- 1 large egg
- 1/4 cup peanut butter
- 1/4 cup vegetable oil
- 1 teaspoon pure vanilla extract
- 1/2 cup honey
- 1 cup carrots, shredded
- 1 cup all-purpose flour
- 1 teaspoon baking soda
- 4 oz. neufchâtel cheese, softened
- 3–5 tablespoons honey
- Heat oven to 350 degrees F (175 degrees C). Grease bottom and sides of four 4-inch round baking pans; set aside. Note: if using springform pans, rest pans over a cookie sheet to catch any drippings.
- In a large bowl using an electric mixer on medium-high speed, beat egg, peanut butter, oil, vanilla and honey until just combined. Stir in carrots. Fold in flour and baking soda into the carrot mixture. Spoon the batter evenly among the prepared pans.
- Bake for 20 to 25 minutes or until a toothpick inserted in center comes out clean.
- Allow cakes to cool in pan for 5 to 10 minutes; then remove cakes from each pan and transfer to a wire rack to cool completely.

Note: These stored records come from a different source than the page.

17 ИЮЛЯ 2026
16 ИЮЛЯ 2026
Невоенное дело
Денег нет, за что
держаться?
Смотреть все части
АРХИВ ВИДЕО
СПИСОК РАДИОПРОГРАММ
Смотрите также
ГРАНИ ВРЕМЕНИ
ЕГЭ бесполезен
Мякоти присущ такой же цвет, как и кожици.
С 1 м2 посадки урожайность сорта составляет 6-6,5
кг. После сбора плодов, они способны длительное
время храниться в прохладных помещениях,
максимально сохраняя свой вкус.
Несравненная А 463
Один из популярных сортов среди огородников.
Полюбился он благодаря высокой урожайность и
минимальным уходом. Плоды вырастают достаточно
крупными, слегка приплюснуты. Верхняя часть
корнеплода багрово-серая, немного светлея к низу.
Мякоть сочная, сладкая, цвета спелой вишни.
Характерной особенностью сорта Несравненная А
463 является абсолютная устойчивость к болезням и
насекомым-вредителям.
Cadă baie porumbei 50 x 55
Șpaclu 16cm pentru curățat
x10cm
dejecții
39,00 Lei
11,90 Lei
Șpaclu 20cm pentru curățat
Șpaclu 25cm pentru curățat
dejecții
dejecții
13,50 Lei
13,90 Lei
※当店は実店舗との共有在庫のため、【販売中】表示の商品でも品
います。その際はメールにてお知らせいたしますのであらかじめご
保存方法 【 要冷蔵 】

- Meanwhile, in a medium bowl using an electric mixer, beat the neufchâtel cheese with 3 tablespoons of honey. Add another tablespoon of honey at a time for added flavor and to increase smoothness, if desired.

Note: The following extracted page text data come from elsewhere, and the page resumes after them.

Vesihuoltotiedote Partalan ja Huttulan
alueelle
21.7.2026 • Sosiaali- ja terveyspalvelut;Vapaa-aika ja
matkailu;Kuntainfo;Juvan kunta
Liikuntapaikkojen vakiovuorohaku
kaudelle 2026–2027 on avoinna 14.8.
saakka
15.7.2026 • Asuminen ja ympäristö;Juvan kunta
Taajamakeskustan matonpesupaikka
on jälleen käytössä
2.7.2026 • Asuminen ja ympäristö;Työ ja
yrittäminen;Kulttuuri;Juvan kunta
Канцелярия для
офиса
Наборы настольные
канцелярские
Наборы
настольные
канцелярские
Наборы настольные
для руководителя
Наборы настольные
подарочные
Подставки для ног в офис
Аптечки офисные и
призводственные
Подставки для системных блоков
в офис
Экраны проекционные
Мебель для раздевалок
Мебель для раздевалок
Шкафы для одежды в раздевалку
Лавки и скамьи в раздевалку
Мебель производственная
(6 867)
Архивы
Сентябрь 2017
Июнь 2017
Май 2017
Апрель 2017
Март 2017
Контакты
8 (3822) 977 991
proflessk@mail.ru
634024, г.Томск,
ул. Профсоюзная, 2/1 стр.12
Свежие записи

- Frost the top of each cake layer with about 1/3 cup of frosting; stack 2 cake layers. ENJOY!
There are several common dog allergies/intolerances that can develop over time which may include and is not limited to certain proteins, corn, wheat and soy. Please check with your veterinarian if your pet can consume any of the listed ingredients found in this recipe.
- Category: Canine
- Serving Size: Ask your veterinarian.